Using the data below, return word for word every line from the one holding "Organisation" down to the one holding "sufletul colectiv al". Leave pictures out.

Information shown Start Marker

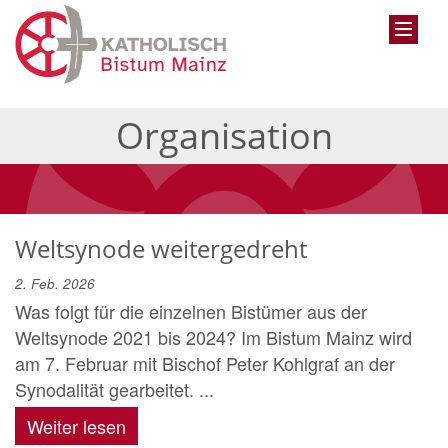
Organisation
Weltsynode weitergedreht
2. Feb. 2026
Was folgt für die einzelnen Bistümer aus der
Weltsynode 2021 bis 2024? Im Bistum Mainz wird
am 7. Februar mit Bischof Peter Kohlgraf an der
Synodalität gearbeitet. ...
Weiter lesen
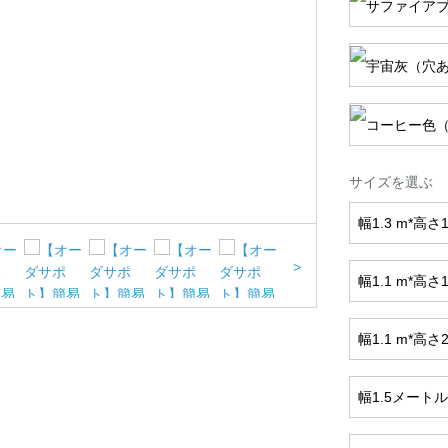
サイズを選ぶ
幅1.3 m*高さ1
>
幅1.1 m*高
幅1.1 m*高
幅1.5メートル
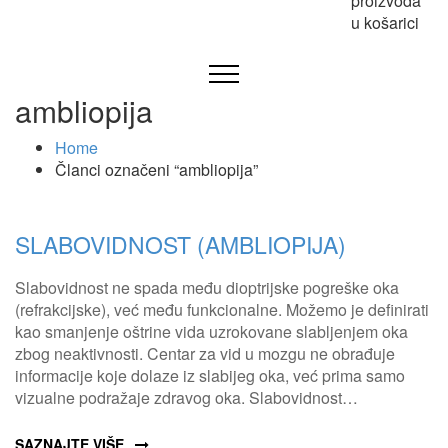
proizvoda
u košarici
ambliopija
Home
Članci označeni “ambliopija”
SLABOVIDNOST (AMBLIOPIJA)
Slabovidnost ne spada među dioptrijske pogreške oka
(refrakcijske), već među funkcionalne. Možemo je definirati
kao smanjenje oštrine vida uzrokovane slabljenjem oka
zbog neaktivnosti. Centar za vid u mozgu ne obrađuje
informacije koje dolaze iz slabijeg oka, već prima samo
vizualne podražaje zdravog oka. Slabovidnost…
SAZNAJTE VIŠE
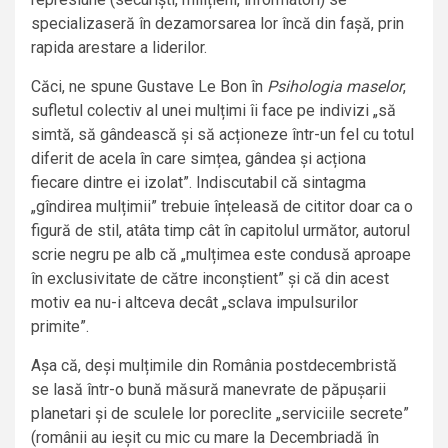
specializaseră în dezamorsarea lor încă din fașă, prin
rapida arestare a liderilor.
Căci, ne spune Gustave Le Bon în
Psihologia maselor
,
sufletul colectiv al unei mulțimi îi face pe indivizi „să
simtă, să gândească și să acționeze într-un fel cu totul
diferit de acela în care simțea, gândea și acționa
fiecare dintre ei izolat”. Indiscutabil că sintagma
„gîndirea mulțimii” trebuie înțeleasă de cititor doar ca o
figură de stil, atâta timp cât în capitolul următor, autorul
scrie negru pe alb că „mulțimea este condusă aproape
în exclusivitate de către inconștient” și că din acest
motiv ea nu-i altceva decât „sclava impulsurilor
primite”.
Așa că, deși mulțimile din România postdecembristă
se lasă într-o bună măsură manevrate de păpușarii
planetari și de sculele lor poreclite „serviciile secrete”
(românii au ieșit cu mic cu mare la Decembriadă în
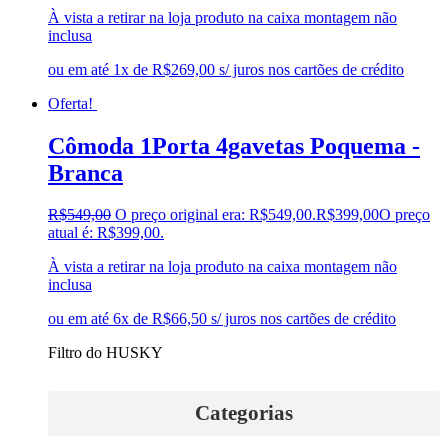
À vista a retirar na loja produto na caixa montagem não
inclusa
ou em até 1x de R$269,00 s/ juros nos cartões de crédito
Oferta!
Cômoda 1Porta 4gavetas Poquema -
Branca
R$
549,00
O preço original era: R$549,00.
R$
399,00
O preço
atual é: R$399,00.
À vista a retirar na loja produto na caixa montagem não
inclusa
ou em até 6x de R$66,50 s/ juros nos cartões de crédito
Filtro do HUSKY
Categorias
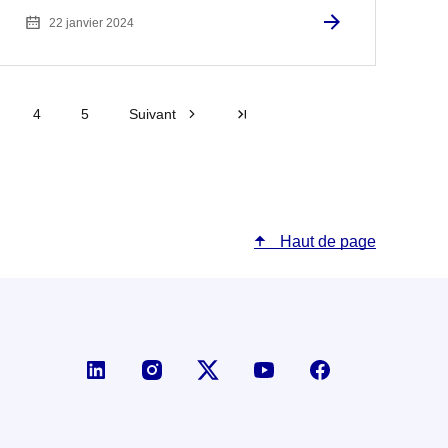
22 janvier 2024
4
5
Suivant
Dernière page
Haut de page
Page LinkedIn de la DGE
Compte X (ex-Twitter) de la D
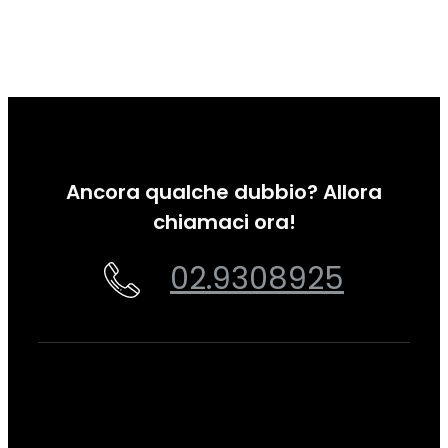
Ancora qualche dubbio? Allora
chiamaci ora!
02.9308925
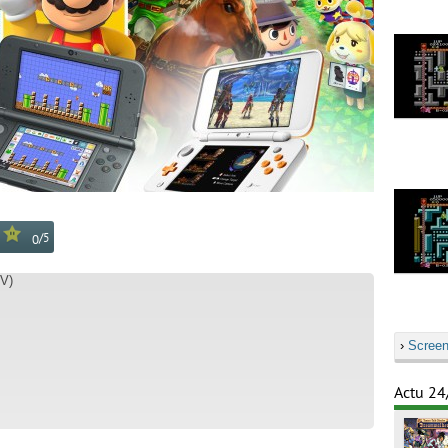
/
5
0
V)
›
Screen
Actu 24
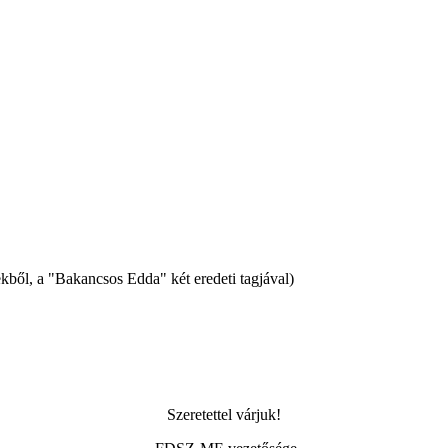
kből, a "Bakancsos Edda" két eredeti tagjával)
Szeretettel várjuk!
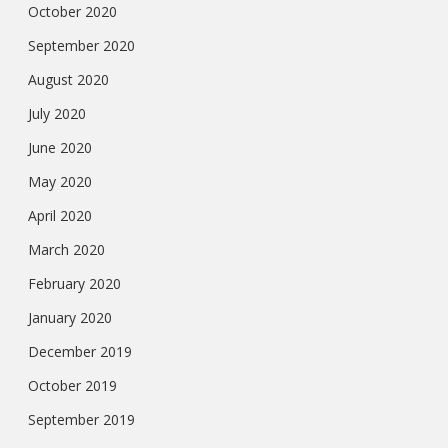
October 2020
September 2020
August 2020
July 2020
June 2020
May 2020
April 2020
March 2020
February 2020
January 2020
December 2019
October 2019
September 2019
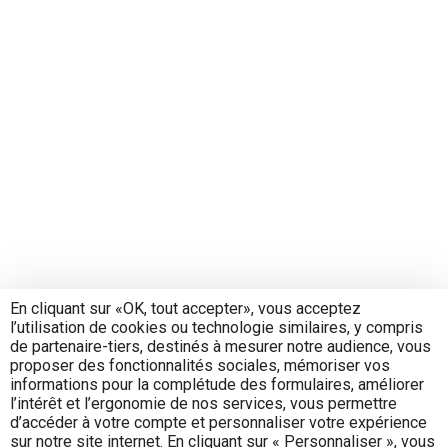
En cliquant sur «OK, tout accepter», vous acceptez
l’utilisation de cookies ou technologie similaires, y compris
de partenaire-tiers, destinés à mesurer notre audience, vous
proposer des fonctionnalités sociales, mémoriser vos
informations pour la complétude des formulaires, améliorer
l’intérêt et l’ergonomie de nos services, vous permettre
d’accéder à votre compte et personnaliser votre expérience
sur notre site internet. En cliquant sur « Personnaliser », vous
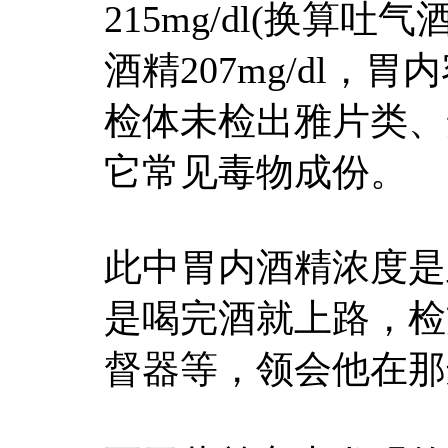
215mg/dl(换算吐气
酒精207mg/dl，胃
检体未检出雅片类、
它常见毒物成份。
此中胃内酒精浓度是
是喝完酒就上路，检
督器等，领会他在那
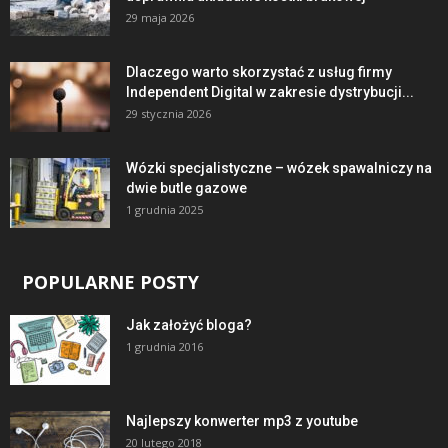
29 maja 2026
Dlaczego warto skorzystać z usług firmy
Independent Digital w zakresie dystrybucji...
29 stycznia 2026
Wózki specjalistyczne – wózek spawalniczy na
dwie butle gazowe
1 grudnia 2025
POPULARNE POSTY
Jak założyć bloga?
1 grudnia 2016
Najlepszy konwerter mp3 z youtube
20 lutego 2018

Information shown End Marker
Information shown Start Marker

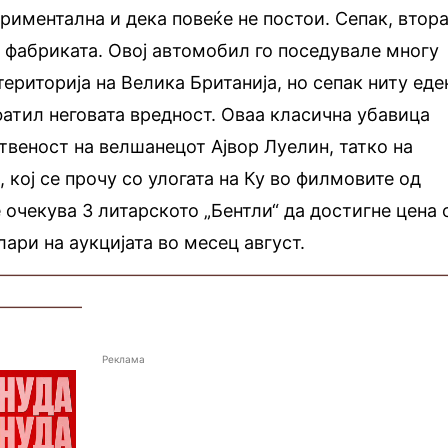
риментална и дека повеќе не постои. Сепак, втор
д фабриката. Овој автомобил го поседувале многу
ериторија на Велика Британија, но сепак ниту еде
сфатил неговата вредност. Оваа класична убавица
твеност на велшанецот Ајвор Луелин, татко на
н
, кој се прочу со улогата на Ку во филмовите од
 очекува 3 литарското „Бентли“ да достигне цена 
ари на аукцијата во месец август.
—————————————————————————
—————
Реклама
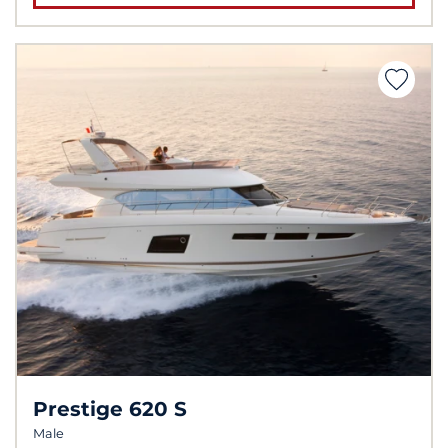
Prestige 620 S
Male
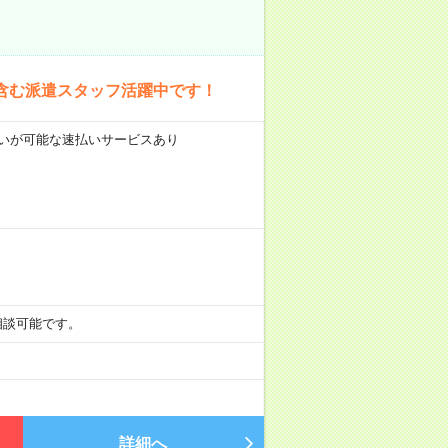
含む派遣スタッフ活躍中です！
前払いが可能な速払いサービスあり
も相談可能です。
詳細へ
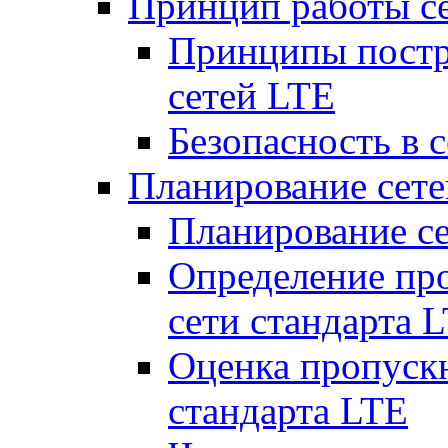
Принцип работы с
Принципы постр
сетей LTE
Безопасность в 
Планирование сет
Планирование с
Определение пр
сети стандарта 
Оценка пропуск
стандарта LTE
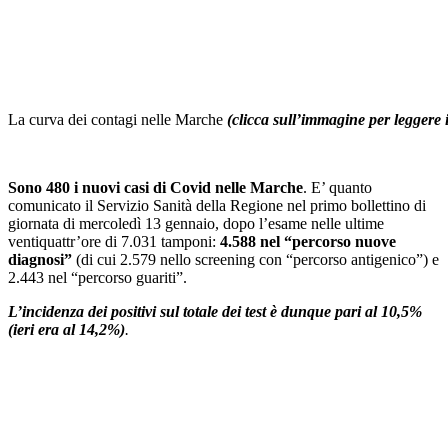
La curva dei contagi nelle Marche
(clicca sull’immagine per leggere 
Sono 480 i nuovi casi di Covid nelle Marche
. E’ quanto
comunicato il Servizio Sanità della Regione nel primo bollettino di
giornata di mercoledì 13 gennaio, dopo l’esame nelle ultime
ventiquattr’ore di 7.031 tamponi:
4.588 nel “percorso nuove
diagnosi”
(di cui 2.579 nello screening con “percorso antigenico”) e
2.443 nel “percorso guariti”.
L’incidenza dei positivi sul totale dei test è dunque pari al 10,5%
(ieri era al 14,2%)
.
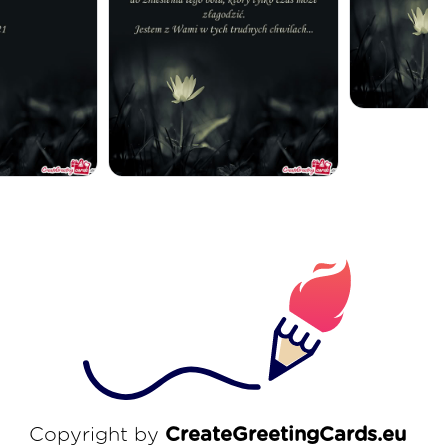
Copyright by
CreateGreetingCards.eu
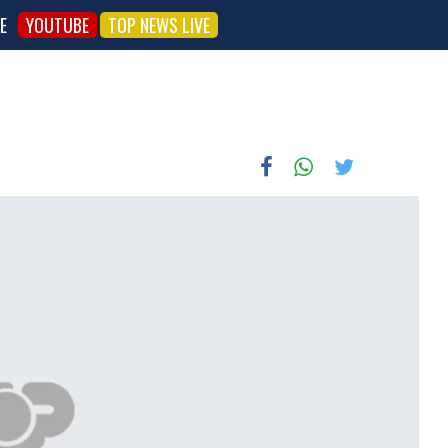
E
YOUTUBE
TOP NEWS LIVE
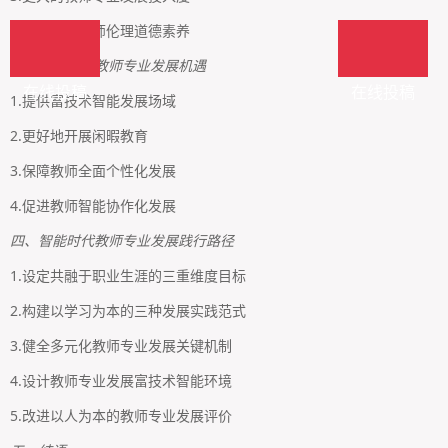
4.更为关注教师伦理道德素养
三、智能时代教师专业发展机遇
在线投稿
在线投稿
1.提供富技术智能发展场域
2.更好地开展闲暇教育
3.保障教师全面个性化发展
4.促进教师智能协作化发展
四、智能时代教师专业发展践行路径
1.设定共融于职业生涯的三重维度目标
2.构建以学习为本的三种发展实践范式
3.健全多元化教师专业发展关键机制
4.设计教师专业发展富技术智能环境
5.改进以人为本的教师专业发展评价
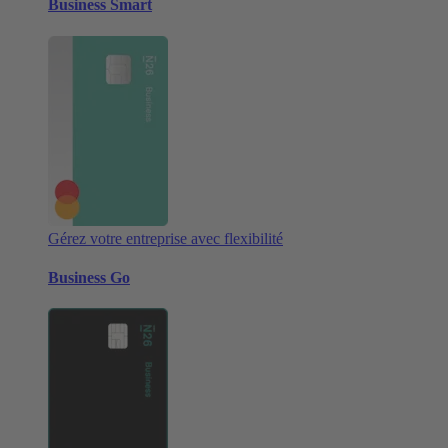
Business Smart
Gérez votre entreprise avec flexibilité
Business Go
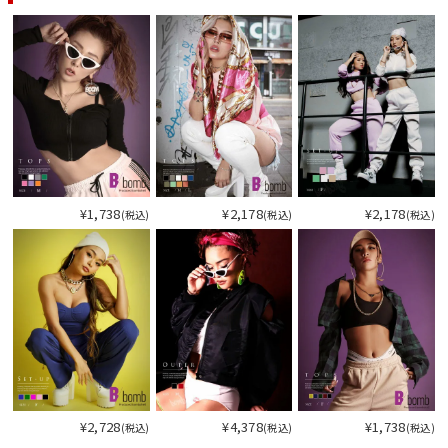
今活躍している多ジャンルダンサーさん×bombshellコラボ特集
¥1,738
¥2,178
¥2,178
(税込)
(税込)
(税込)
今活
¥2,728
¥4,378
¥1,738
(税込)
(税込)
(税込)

Information shown End Marker

**Response to this exercise**
Organisation
Weltsynode weitergedreht
2. Feb. 2026
Was folgt für die einzelnen Bistümer aus der
Weltsynode 2021 bis 2024? Im Bistum Mainz wird
am 7. Februar mit Bischof Peter Kohlgraf an der
Synodalität gearbeitet. ...
Weiter lesen
サイズを選ぶ
幅1.3 m*高さ1
>
幅1.1 m*高
幅1.1 m*高
幅1.5メートル
proizvoda
u košarici
ambliopija
Home
Članci označeni “ambliopija”
SLABOVIDNOST (AMBLIOPIJA)
Slabovidnost ne spada među dioptrijske pogreške oka
(refrakcijske), već među funkcionalne. Možemo je definirati
kao smanjenje oštrine vida uzrokovane slabljenjem oka
zbog neaktivnosti. Centar za vid u mozgu ne obrađuje
informacije koje dolaze iz slabijeg oka, već prima samo
vizualne podražaje zdravog oka. Slabovidnost…
SAZNAJTE VIŠE
specializaseră în dezamorsarea lor încă din fașă, prin
rapida arestare a liderilor.
Căci, ne spune Gustave Le Bon în
Psihologia maselor
,
sufletul colectiv al unei mulțimi îi face pe indivizi „să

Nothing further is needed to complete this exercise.